I have a guest post on Reading the Past’s website. I write about the difficulties of writing about race in historical fiction.

http://readingthepast.blogspot.com/2015/11/race-in-historical-fiction-guest-post.html

Race in historical fiction: a guest post by Libby Ware, author of Lum

Libby Ware, author of Lum (reviewed this past Sunday), is here today with an essay on an important but complex and sensitive topic in historical fiction: writing about race in historical times.
~
Race in Historical Fiction
By Libby Ware

As W. E. B. DuBois said, “The problem of the twentieth century is the problem of the color-line.” I’d like to add that the problem was central to the nineteenth century and still is in the twenty-first century, as well. The problem for white writers is how to accurately portray African American characters within the context of the times in which the novel is set. Three things that are hard are: dialect; terminology; and the strictures that white supremacy placed on whites and Blacks.

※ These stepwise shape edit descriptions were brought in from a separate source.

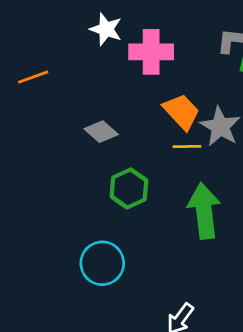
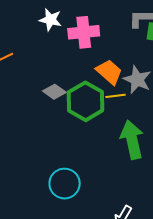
green hexagon: (129, 188) -> (86, 101), moved, size x1.4

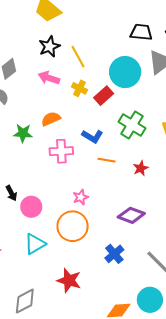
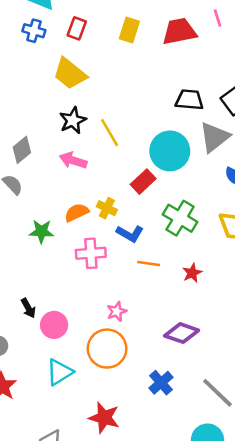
yellow cross: (80, 88) -> (107, 208), moved

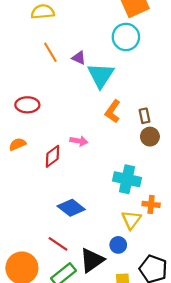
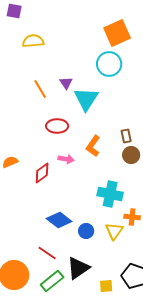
orange line: (50, 52) -> (40, 89), moved
purple triangle: (79, 58) -> (66, 83), turned 32
red ellipse: (27, 105) -> (57, 126), moved
orange L-shape: (113, 111) -> (93, 146), moved
blue circle: (118, 245) -> (86, 231), moved

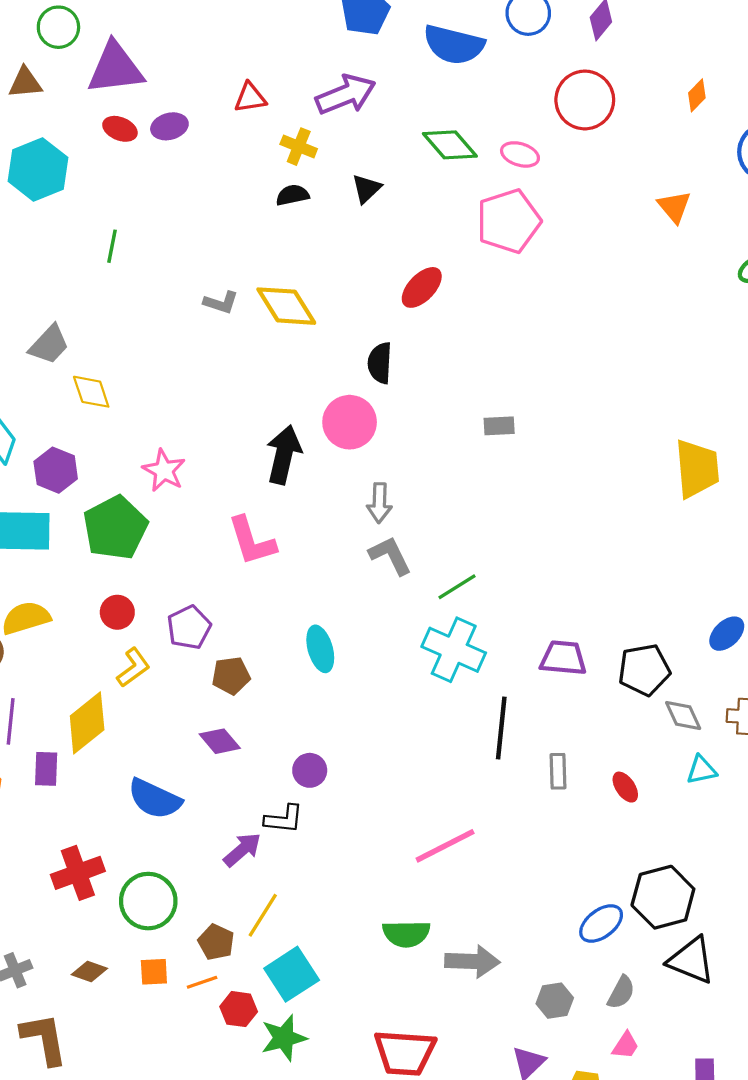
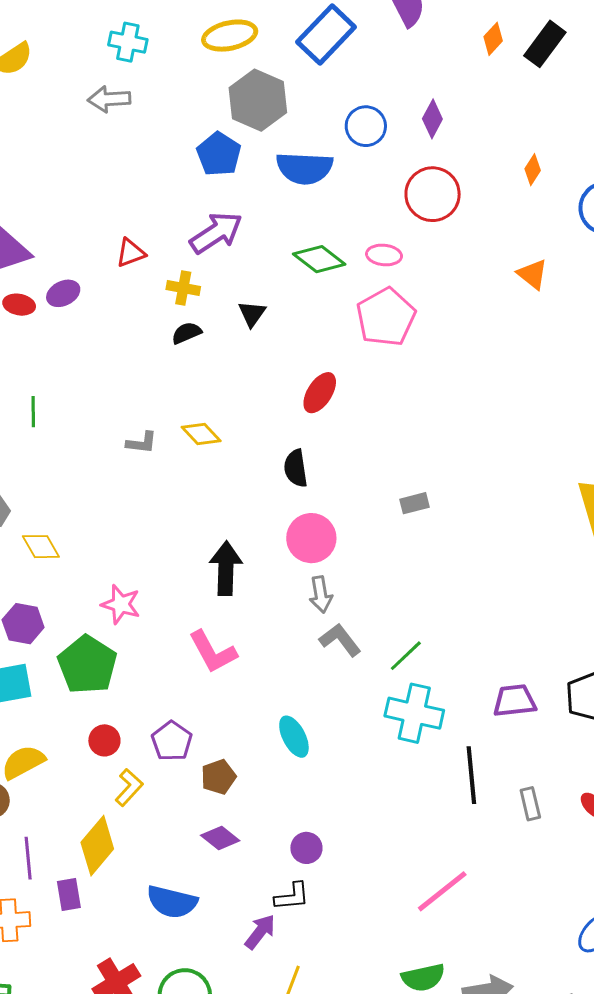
yellow diamond: (286, 306) -> (201, 434), size x0.7
pink circle: (350, 422) -> (311, 538), moved

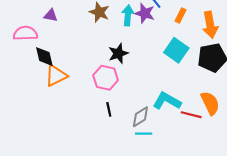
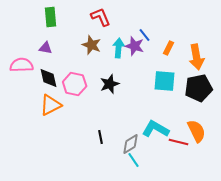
cyan square: (176, 50) -> (165, 81), turned -30
black diamond: (44, 57) -> (49, 78), moved
pink hexagon: (106, 78) -> (75, 84), moved
cyan line: (144, 134) -> (134, 160), turned 56

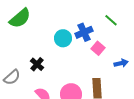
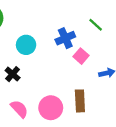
cyan circle: (63, 38) -> (26, 45), moved

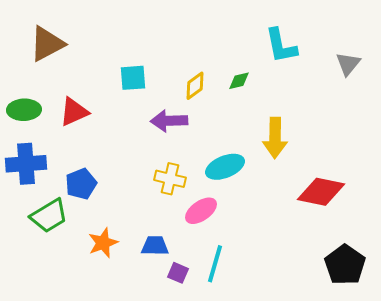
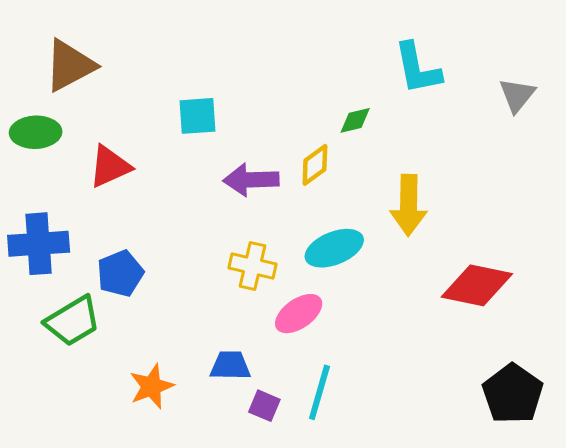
yellow diamond: (195, 86) -> (315, 165), moved
green ellipse: (24, 110) -> (36, 132), moved
orange star: (103, 243) -> (151, 386), moved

I do not like the use of dialect when used to misspell every other word, for example, “dem” for them, “I gwine” for I’m going, etc. I like to give a flavor of speech patterns, for example, using one colloquial word in a sentence or dropping a g off of a word, but not all words. And white Southerners have dialect, too, for example, “I’m fixin’ to go.” My book Lum is set in Appalachia in the 1930s, so I flavor all of the characters’ speech with words or sentences appropriate for the time. By researching diaries or novels written in the time period I’m writing about, I can get an idea of colloquialism to sprinkle into characters’ speech without going overboard.

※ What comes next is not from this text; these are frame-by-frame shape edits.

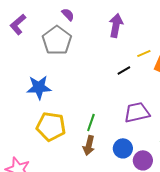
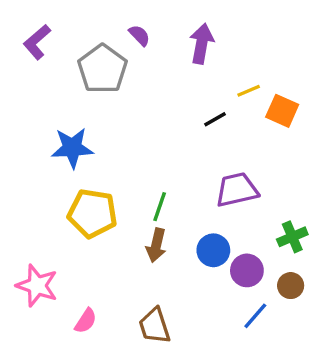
purple semicircle: (68, 14) -> (139, 35), moved

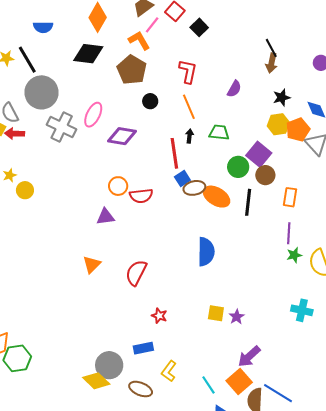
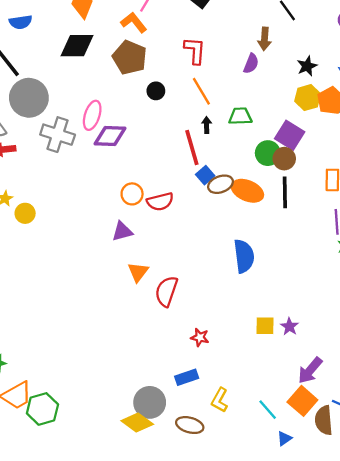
brown arrow: (271, 63) -> (265, 39), moved
purple diamond: (122, 136) -> (110, 136), moved
brown circle: (265, 175) -> (284, 159), moved
orange triangle: (92, 264) -> (138, 272), moved

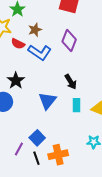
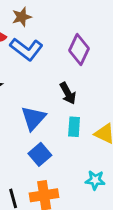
purple diamond: (69, 40) -> (79, 49), moved
blue square: (37, 138) -> (40, 154), moved

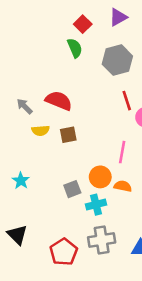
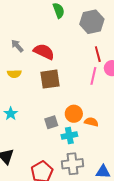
gray arrow: (25, 106) -> (17, 46), moved
yellow semicircle: (41, 131) -> (14, 74), moved
brown square: (68, 135) -> (50, 79), size x1.5
pink line: (122, 152) -> (93, 76), moved

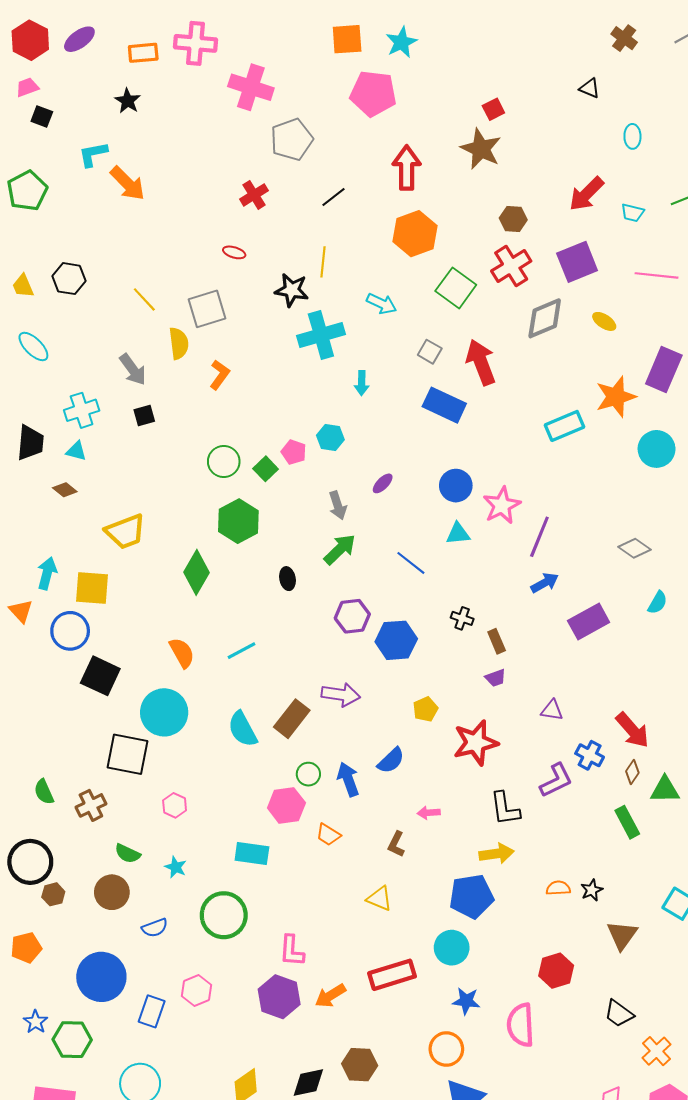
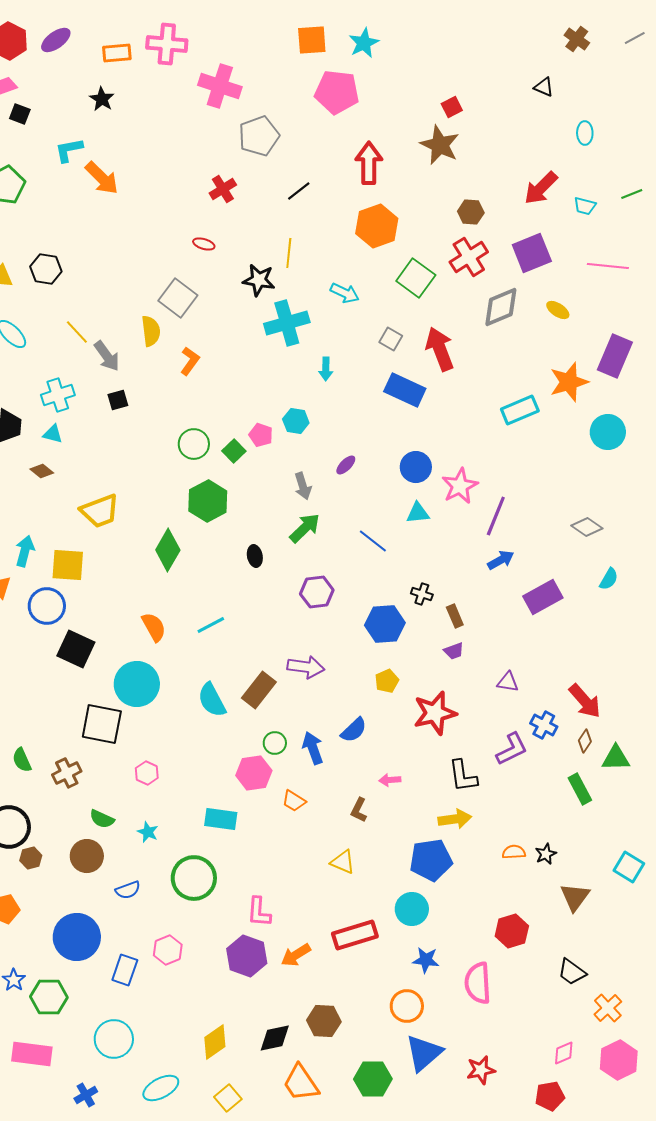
yellow line: (144, 299) -> (77, 332), moved
gray square: (207, 309) -> (178, 298), turned -36
blue hexagon: (396, 640) -> (385, 624), moved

A writer may need to use slurs as well as historically accurate names for other races. I hate the n-word, but since it was in use during the time I’m writing about, I used it when it suited the character and situation, as it does once or twice in my book. Another word that I can remember hearing when I was growing up is “nigra,” considered a slightly more genteel version of the n-word. I also used that word once or twice. Generally I used the term “colored.”

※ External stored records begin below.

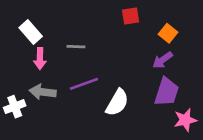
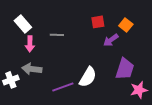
red square: (131, 16) -> (98, 22), moved
purple arrow: (163, 60) -> (111, 40), moved
purple line: (84, 84) -> (63, 87), moved

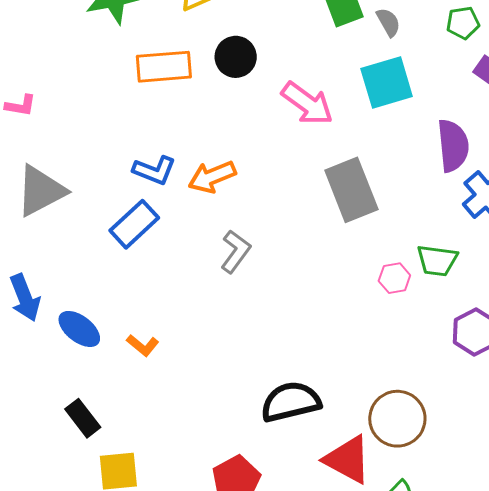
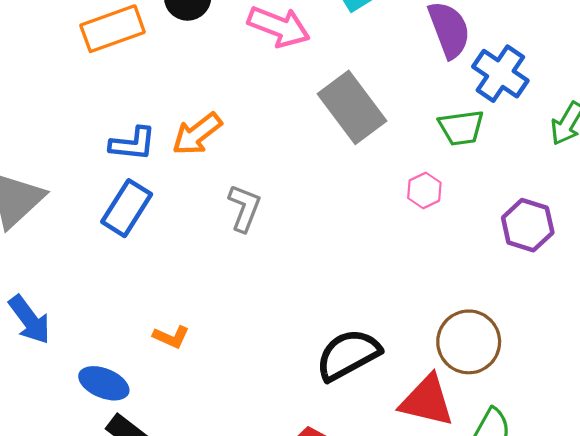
green trapezoid: (437, 260) -> (461, 128), moved
blue ellipse: (79, 329) -> (104, 383), moved

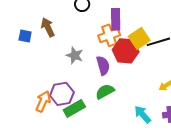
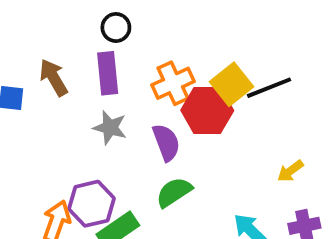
purple rectangle: (116, 19) -> (108, 73), moved

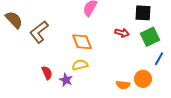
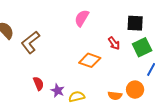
red arrow: (122, 33) -> (114, 43), turned 40
orange diamond: (82, 42) -> (90, 60), moved, turned -50
yellow semicircle: (80, 65) -> (77, 97), moved

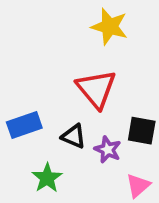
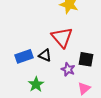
black triangle: (74, 136) -> (45, 55), moved

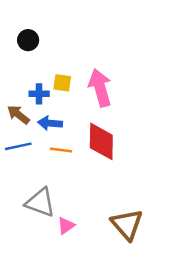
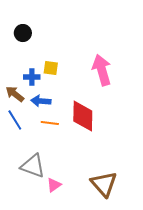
pink arrow: (100, 88) -> (102, 70), moved
blue line: (18, 146) -> (15, 120), turned 70

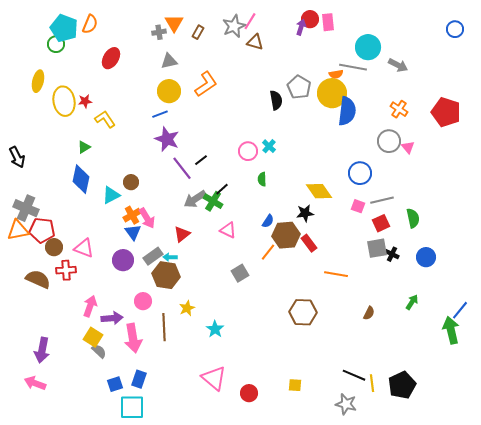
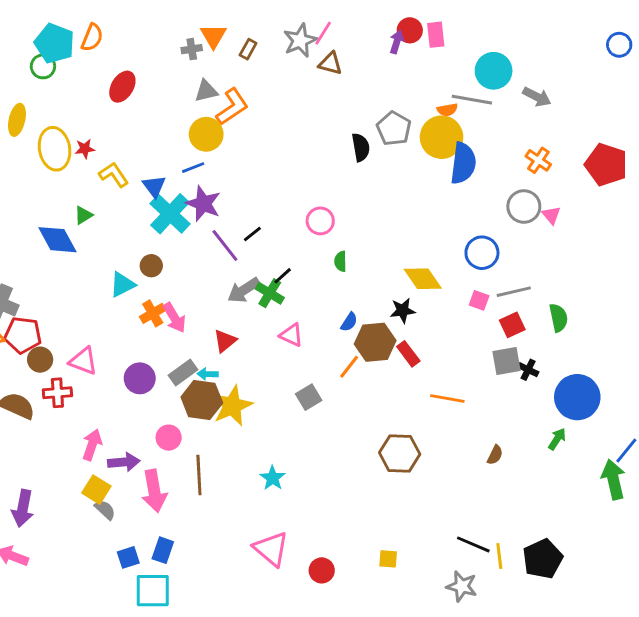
orange L-shape: (206, 84) -> (232, 107), moved
cyan cross: (269, 146) -> (170, 214), moved, size x2.0
blue diamond: (81, 179) -> (57, 240), moved, turned -40
blue triangle: (133, 232) -> (154, 186), moved
blue circle: (426, 257) -> (577, 397), moved, size x1.6
yellow star: (187, 308) -> (232, 406), moved, size x1.8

It is also important, but can be personally hard, to show how white supremacy is prevalent, even in sympathetic white characters. To write about a white person who always treats Black people equally in the time of slavery or Jim Crow is just not accurate. Degrees of individual racism existed, but remember that the whole of society was racist. Certainly some characters are less racist than others, but that line of division is still there.

One of the most informative books I have read wasGrowing up Jim Crow: How Black and White Southern Children Learned Race, by Jennifer Ritterhouse. The author points out how differently these two races learned about what is and isn’t permitted at the time of Jim Crow. White children were often told “it just isn’t done” or “they know their place.” Black children were taught that to act in a way that wasn’t sanctioned by white society is very dangerous. For example, often young Black and white children played together until a certain age. For Black children, caution was drilled into them. If a Black boy and a white boy rough-housed and the white child came home with a black eye, the Black boy could be punished by whites. An unspoken reason for taboos was often the underlying threat of interracial dating, or what was called “race mixing.” So, I had to make sure characters don’t cross those lines without showing either reprisal or the threat of punishment.

While I want to be accurate about the period we are portraying, I often have to write things that are not comfortable. But using language, attitudes, and social customs appropriate to the social mores of the time makes a novel more true to the time period.